Determining the first page and remaining pages of the form
Most appraisal forms start with a cover page followed by a few additional pages for invoice or valuation summary, etc. before the UAD form begins. In fact, the UAD form is only 6-pages with may be an additional one or two pages for more comparable sales while the whole appraisal document may be 30-40 pages including supporting information such as photos, license information, flood maps and plat maps.
As a result, it is important for the data extraction step to identify where the actual UAD form begins.
Another similar problem is the identification of the repeating comparable sales or listings page which can appear anywhere in the document either within the main UAD form or anywhere else in the document – for example between two photo pages.
To balance performance against accuracy we use Support Vector Machines (SVM) to classify each page into a known set of page categories.
Optical Character Recognition (OCR) is not perfect
We use OCR only for the second or later generation PDFs that contain scanned images. OCR works very well if the scanned document is of very high quality, but in most cases the OCR will work with errors.
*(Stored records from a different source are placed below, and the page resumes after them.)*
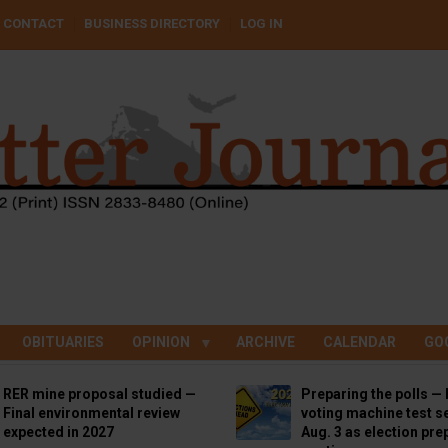
CONTACT
BUSINESS DIRECTORY
LOG IN
OBITUARIES
OPINION
ARCHIVE
CALENDAR
GO
RER mine proposal studied —
Preparing the polls — 
Final environmental review
voting machine test se
expected in 2027
Aug. 3 as election pre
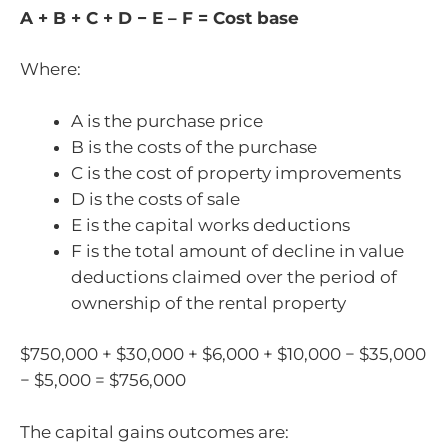
A + B + C + D − E – F = Cost base
Where:
A is the purchase price
B is the costs of the purchase
C is the cost of property improvements
D is the costs of sale
E is the capital works deductions
F is the total amount of decline in value
deductions claimed over the period of
ownership of the rental property
$750,000 + $30,000 + $6,000 + $10,000 − $35,000
− $5,000 = $756,000
The capital gains outcomes are:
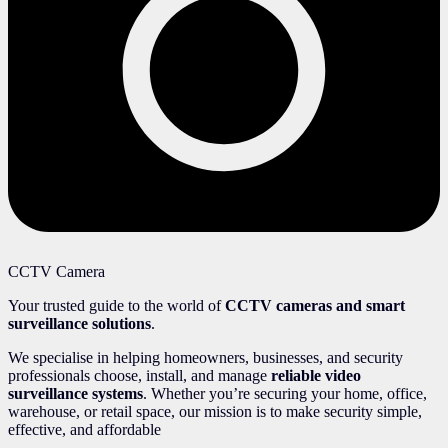
CCTV Camera
Your trusted guide to the world of
CCTV cameras and smart
surveillance solutions
.
We specialise in helping homeowners, businesses, and security
professionals choose, install, and manage
reliable video
surveillance systems
. Whether you’re securing your home, office,
warehouse, or retail space, our mission is to make security simple,
effective, and affordable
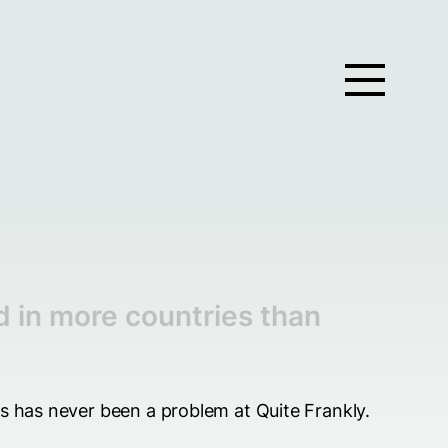
d in more countries than
ts has never been a problem at Quite Frankly.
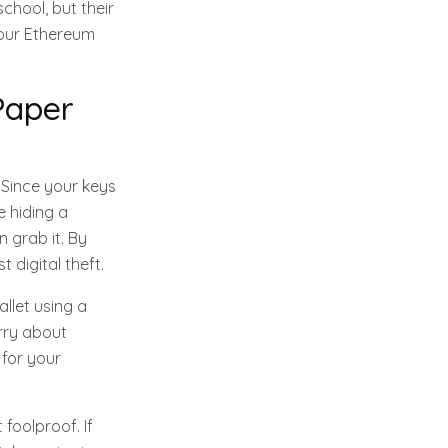
chool, but their
your Ethereum
Paper
 Since your keys
e hiding a
 grab it. By
 digital theft.
allet using a
orry about
 for your
 foolproof. If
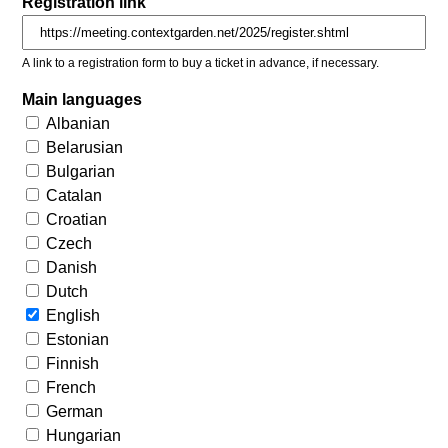
Registration link
A link to a registration form to buy a ticket in advance, if necessary.
Main languages
Albanian
Belarusian
Bulgarian
Catalan
Croatian
Czech
Danish
Dutch
English
Estonian
Finnish
French
German
Hungarian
For example, the extraction from the first line of the 1004 form may read as follows:
Property Addre55 2916 89th ST City LUBB0CK State TX Zip C0de 79423
Notice the numbers “55” and the “0” in the middle of the City value and field name – “Zip C0de”. We use a dictionary and Levenshtein Distance based field name correction process before beginning to parse the field values and in turn apply another dictionary for the values to improve the data quality.
Tables with empty cells and/or misaligned rows
All appraisal forms contain table structures where some of the cells in the tables may be empty and/or the cells may be slightly misaligned in a scanned PDF.
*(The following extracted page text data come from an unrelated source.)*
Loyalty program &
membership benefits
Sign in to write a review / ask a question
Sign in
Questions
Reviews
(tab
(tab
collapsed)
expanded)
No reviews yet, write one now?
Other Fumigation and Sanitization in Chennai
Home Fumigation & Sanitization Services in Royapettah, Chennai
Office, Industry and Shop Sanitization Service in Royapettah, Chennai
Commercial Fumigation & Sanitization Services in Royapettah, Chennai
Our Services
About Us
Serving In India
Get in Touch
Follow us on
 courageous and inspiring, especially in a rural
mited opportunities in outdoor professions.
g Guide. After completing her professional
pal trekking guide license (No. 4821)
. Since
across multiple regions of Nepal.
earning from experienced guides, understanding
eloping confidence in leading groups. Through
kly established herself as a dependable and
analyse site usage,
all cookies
Extracting table structures is a complex problem even for first generation PDFs because we need to identify the empty cells to correctly allocate values to the right cell.
The plain OCR process does not understand the table structures and instead will provide all the text in a sequential format with no separation of rows or columns.
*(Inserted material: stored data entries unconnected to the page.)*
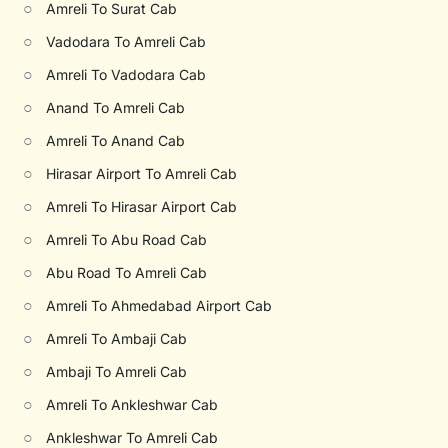
○
Amreli To Surat Cab
○
Vadodara To Amreli Cab
○
Amreli To Vadodara Cab
○
Anand To Amreli Cab
○
Amreli To Anand Cab
○
Hirasar Airport To Amreli Cab
○
Amreli To Hirasar Airport Cab
○
Amreli To Abu Road Cab
○
Abu Road To Amreli Cab
○
Amreli To Ahmedabad Airport Cab
○
Amreli To Ambaji Cab
○
Ambaji To Amreli Cab
○
Amreli To Ankleshwar Cab
○
Ankleshwar To Amreli Cab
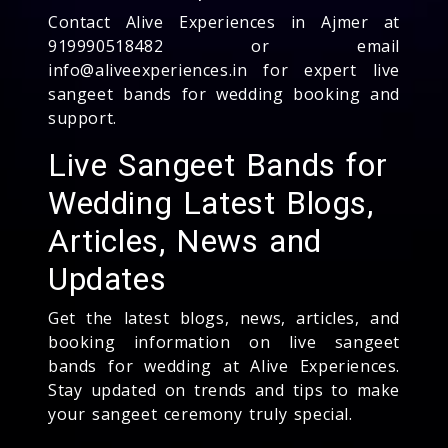
Contact Alive Experiences in Ajmer at
919990518482 or email
info@aliveexperiences.in for expert live
sangeet bands for wedding booking and
support.
Live Sangeet Bands for
Wedding Latest Blogs,
Articles, News and
Updates
Get the latest blogs, news, articles, and
booking information on live sangeet
bands for wedding at Alive Experiences.
Stay updated on trends and tips to make
your sangeet ceremony truly special.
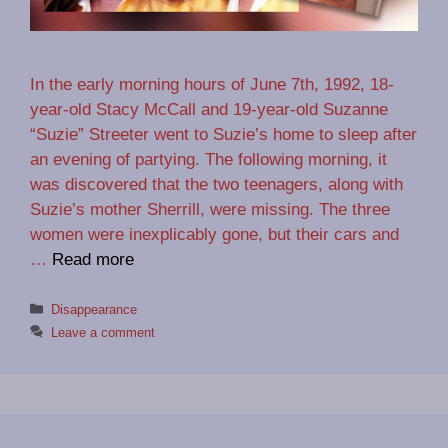
In the early morning hours of June 7th, 1992, 18-
year-old Stacy McCall and 19-year-old Suzanne
“Suzie” Streeter went to Suzie’s home to sleep after
an evening of partying. The following morning, it
was discovered that the two teenagers, along with
Suzie’s mother Sherrill, were missing. The three
women were inexplicably gone, but their cars and
…
Read more
Categories
Disappearance
Leave a comment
We use image processing techniques to the first understand the columns identify the column start and end locations as shown by the blue lines in the diagram below:
When using the OCR data we then use the x-coordinate position of the bounding box of the to allocate the value to the appropriate column.
We then use a variation of bucket sorting of the y-coordinates of the text bounding boxes to allocate the value to the appropriate rows. Note that the bucket sorting process is also used to allocate the data to the appropriate line of the document.
Sub-Tables within large tables
There are many places in the UAD forms where a table may contain sub-cells or sub-tables. A similar process as above along with a few additional algorithms for determining the mid-points of the cells is used to derive the relative positions.
Checkbox Detection within the form and within table structures
In both first and second or later generation PDFs the extraction of checkbox status and the associated field names is not supported by the PDF parsing or the OCR engine. The OCR engine may result in a value of “X” or “Y” or some other special symbol when it encounters a checkbox.
We employ a combination of image processing and dictionary methods to derive the checkbox status and field names.
Image processing detects the checkbox boundaries and their state – checked / unchecked – along with the position of the checkbox. This information is then fed into the main data extraction process to apply form specific heuristics to determine the field the checkbox represents.
We hope this article provided an appreciation for the complexities of extracting data from appraisal forms. Many of these challenges are not unique to appraisal forms but common to many other documents that have similar structures.
We continue to challenge ourselves to achieve the maximum possible quality for the output generated by the digitization process. We have a motto that drives us: “if a human can read and extract, our digitization process should be able to do better without errors.”